As May Bulman, The Independent’s social affairs correspondent, has reported, many of those expected to be removed are parents to young children. They are, in many cases, the children and relatives of the Windrush generation the UK has already failed. Yet their convictions seem to have been offered as explanation enough for leaving them behind, for destroying their families.
Karen Doyle, national organiser of Movement for Justice, told The Independent: “Trying to restart mass deportations to Jamaica while the Windrush generation have yet to receive a penny, and many are still waiting months later for decisions, is a slap in the face for the Jamaican diaspora community in the UK.”
As part of the Jamaican diaspora, who both knows family members and regularly talks to people who have been unfairly deported from the UK, that “slap in the face” isn’t simply justified outrage, it’s so much more. It’s having to say goodbye to your children for an indefinite amount of time; trying desperately to rebuild your life in a place now deemed your true home, often with no legal documents or proof of identity; it’s being expected to put up and shut up while living your worst nightmare.
We don’t talk enough about the emotional trauma of both being detained and then later deported when covering these stories. Sure, it’s apparent in the quotes we hear about people missing their kids, spouses and communities, but the sheer volume of these stories makes it almost easier to move quickly past them.
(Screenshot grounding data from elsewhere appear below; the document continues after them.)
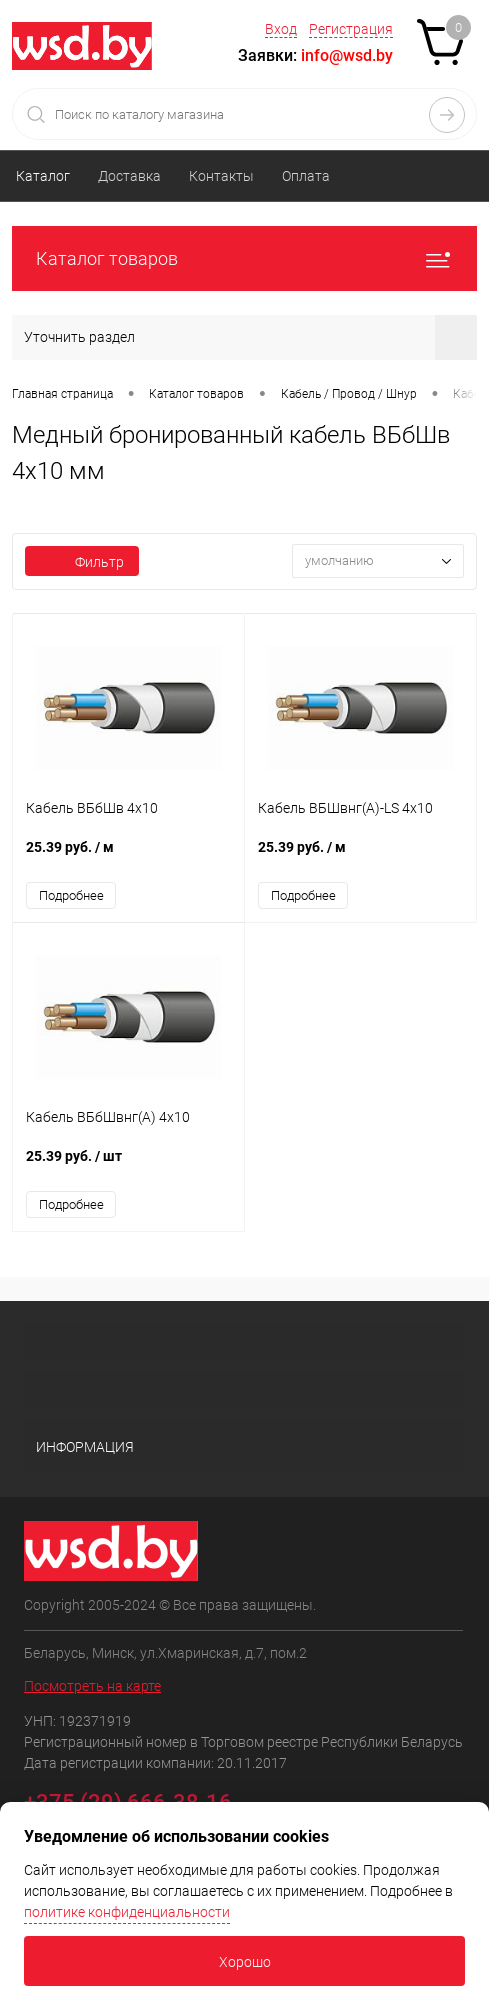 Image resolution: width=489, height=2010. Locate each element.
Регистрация (351, 29)
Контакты (221, 176)
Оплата (306, 176)
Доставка (129, 176)
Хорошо (245, 1962)
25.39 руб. (128, 857)
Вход (281, 29)
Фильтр (82, 562)
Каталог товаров (244, 258)
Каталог (43, 176)
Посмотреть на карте (92, 1686)
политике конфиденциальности (127, 1912)
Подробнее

We can’t afford to do that. The second we lose sight of the horrors that this government is inflicting on people, the easier it will be for them to press on with this immigration policy.
An article in the BMC Psychiartry journal from 2018 suggested that children are left marked by such processes: “When comparing children of detained or deported parents with peers whose parents were either legal permanent residents or undocumented [...] without prior contact with immigration enforcement [...] reports indicated higher levels of PTSD symptoms and trauma in children of detained or deported parents than the other two groups”.
The fallout goes both ways. When parents are detained or threatened with deportation, there is often “a substantial increase in reported suicidal ideation” or suicidal thoughts.
These are cross-generational issues we’re talking about; they don’t end the moment these people are out of sight and out of mind. Campaign groups like End Deportations, Unis Resist Border Controls and Lesbians and Gays Support the Migrants are doing their part by holding demonstrations against the flight on 6 February. We should support them. Remember, we have a prime minister and home secretary who would rather introduce reactionary measures than make any real effort to understand and reform the criminal justice system, if we stay silent, things will continue to spiral downwards.
Decades from now, we’ll still be talking about this. We have been having the same immigration conversation about a number of groups for more than a century. How exactly these governmental failures will manifest in the future is unclear, but what we know now should be evidence enough that this increasingly extreme system is in desperate need of an overhaul.